If you have an aging parent, grandparent, or neighbor in your life, helping them reduce their risk of falling is essential to quality of life. Assessing and reducing their fall risk is a great way to help them stay healthy and independent for as long as possible.
Among older adults, falls are the leading cause of fractures, hospital admissions, loss of independence, and injury-related deaths. Even the fear of falling impacts our elderly loved ones. According to the National Council on Aging, “Falls, with or without injury, also carry a heavy quality of life impact. A growing number of older adults fear falling and, as a result, limit their activities and social engagements. This can result in further physical decline, depression, social isolation, and feelings of helplessness.”

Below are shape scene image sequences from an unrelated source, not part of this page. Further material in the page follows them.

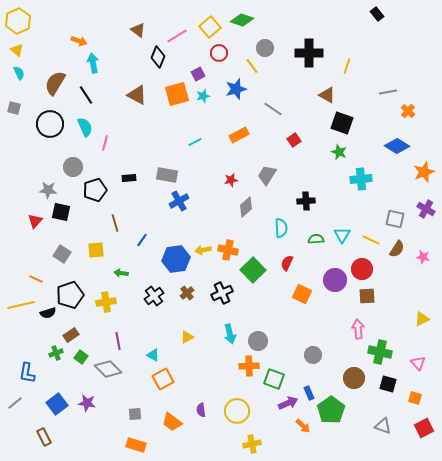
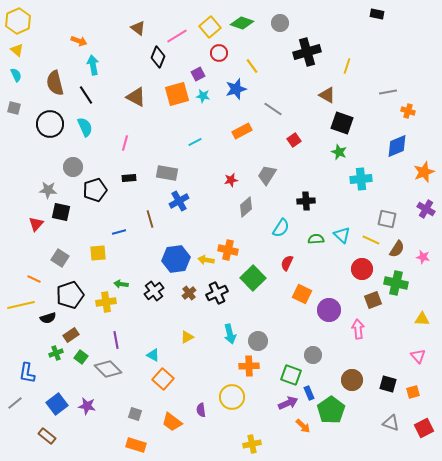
black rectangle at (377, 14): rotated 40 degrees counterclockwise
green diamond at (242, 20): moved 3 px down
brown triangle at (138, 30): moved 2 px up
gray circle at (265, 48): moved 15 px right, 25 px up
black cross at (309, 53): moved 2 px left, 1 px up; rotated 16 degrees counterclockwise
cyan arrow at (93, 63): moved 2 px down
cyan semicircle at (19, 73): moved 3 px left, 2 px down
brown semicircle at (55, 83): rotated 45 degrees counterclockwise
brown triangle at (137, 95): moved 1 px left, 2 px down
cyan star at (203, 96): rotated 24 degrees clockwise
orange cross at (408, 111): rotated 24 degrees counterclockwise
orange rectangle at (239, 135): moved 3 px right, 4 px up
pink line at (105, 143): moved 20 px right
blue diamond at (397, 146): rotated 55 degrees counterclockwise
gray rectangle at (167, 175): moved 2 px up
gray square at (395, 219): moved 8 px left
red triangle at (35, 221): moved 1 px right, 3 px down
brown line at (115, 223): moved 35 px right, 4 px up
cyan semicircle at (281, 228): rotated 36 degrees clockwise
cyan triangle at (342, 235): rotated 18 degrees counterclockwise
blue line at (142, 240): moved 23 px left, 8 px up; rotated 40 degrees clockwise
yellow square at (96, 250): moved 2 px right, 3 px down
yellow arrow at (203, 250): moved 3 px right, 10 px down; rotated 21 degrees clockwise
gray square at (62, 254): moved 2 px left, 4 px down
green square at (253, 270): moved 8 px down
green arrow at (121, 273): moved 11 px down
orange line at (36, 279): moved 2 px left
purple circle at (335, 280): moved 6 px left, 30 px down
brown cross at (187, 293): moved 2 px right
black cross at (222, 293): moved 5 px left
black cross at (154, 296): moved 5 px up
brown square at (367, 296): moved 6 px right, 4 px down; rotated 18 degrees counterclockwise
black semicircle at (48, 313): moved 5 px down
yellow triangle at (422, 319): rotated 28 degrees clockwise
purple line at (118, 341): moved 2 px left, 1 px up
green cross at (380, 352): moved 16 px right, 69 px up
pink triangle at (418, 363): moved 7 px up
brown circle at (354, 378): moved 2 px left, 2 px down
orange square at (163, 379): rotated 20 degrees counterclockwise
green square at (274, 379): moved 17 px right, 4 px up
orange square at (415, 398): moved 2 px left, 6 px up; rotated 32 degrees counterclockwise
purple star at (87, 403): moved 3 px down
yellow circle at (237, 411): moved 5 px left, 14 px up
gray square at (135, 414): rotated 24 degrees clockwise
gray triangle at (383, 426): moved 8 px right, 3 px up
brown rectangle at (44, 437): moved 3 px right, 1 px up; rotated 24 degrees counterclockwise
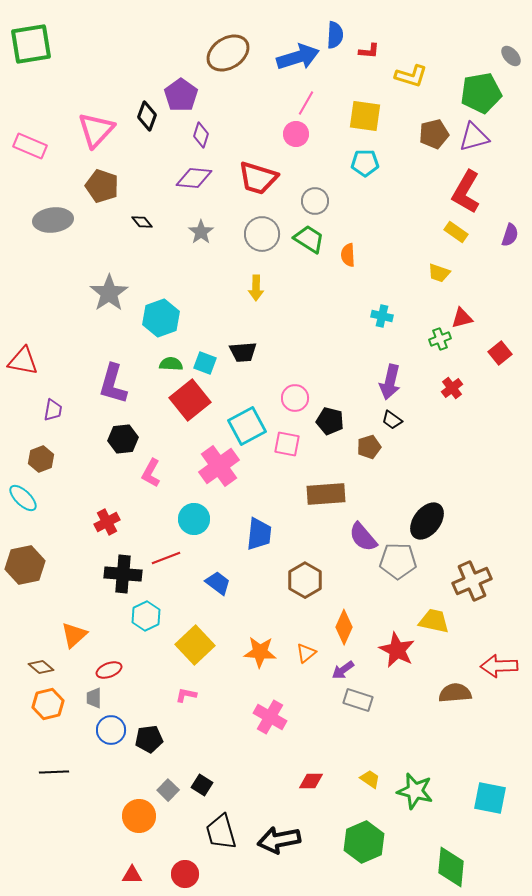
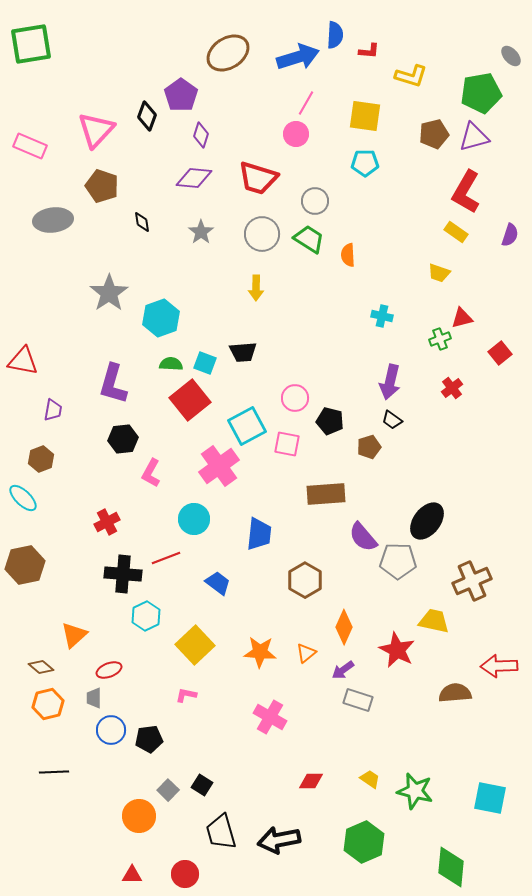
black diamond at (142, 222): rotated 30 degrees clockwise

Fortunately, there are many things you can do to reduce the risk of falling. Even people of advanced age can improve their balance markedly with the right exercise program or physical therapy. Consider talking to your doctor.

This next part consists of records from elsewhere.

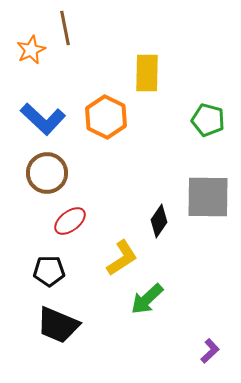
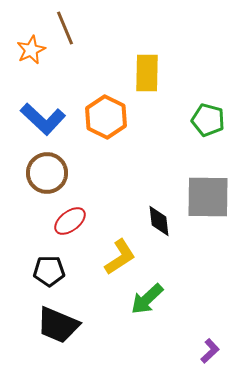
brown line: rotated 12 degrees counterclockwise
black diamond: rotated 40 degrees counterclockwise
yellow L-shape: moved 2 px left, 1 px up
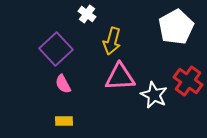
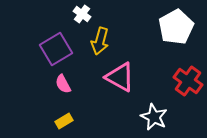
white cross: moved 5 px left
yellow arrow: moved 12 px left
purple square: rotated 12 degrees clockwise
pink triangle: rotated 32 degrees clockwise
white star: moved 22 px down
yellow rectangle: rotated 30 degrees counterclockwise
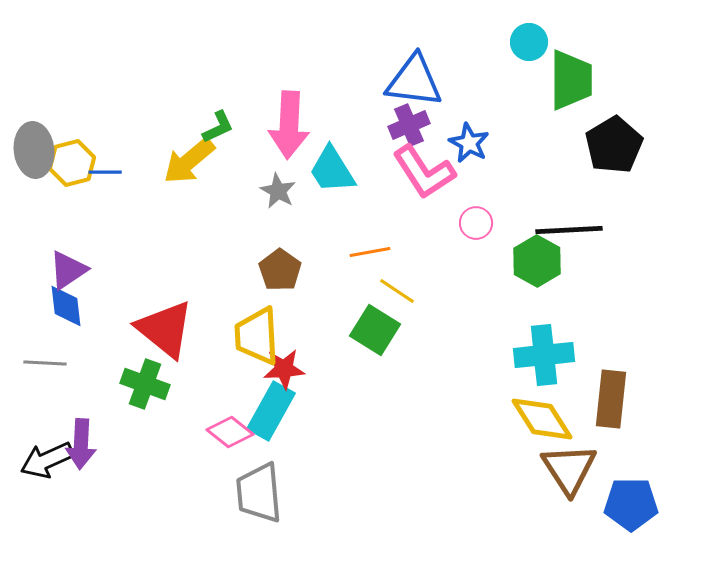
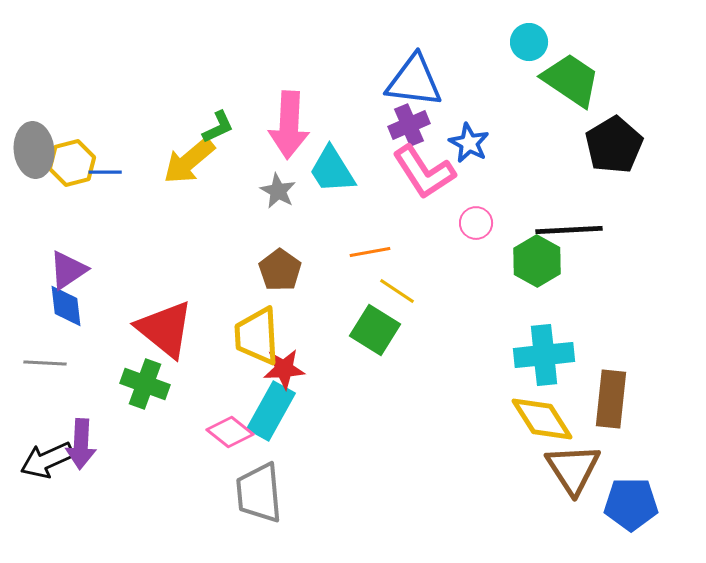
green trapezoid: rotated 56 degrees counterclockwise
brown triangle: moved 4 px right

There are also steps you can take in the home, where 60% of falls occur.
- Turn on the lights before entering a room and replace burned-out bulbs immediately.
- Avoid throw-rugs. Use non-skid rugs or add double-sided tape to rugs, making sure they are flat and tacked down at the edges.
- Use night lights in hallways, bathrooms, and bedrooms.
- Use grab bars and non-slip strips or mats in the bathtub or shower.
- Keep walkways clear of electrical cords, oxygen tubes, and clutter.
- Coil or tape cords next to the wall.
The National Council on Aging has great information for preventing falls for yourself or a loved one in your care. Falls Prevention for Older Adults (ncoa.org)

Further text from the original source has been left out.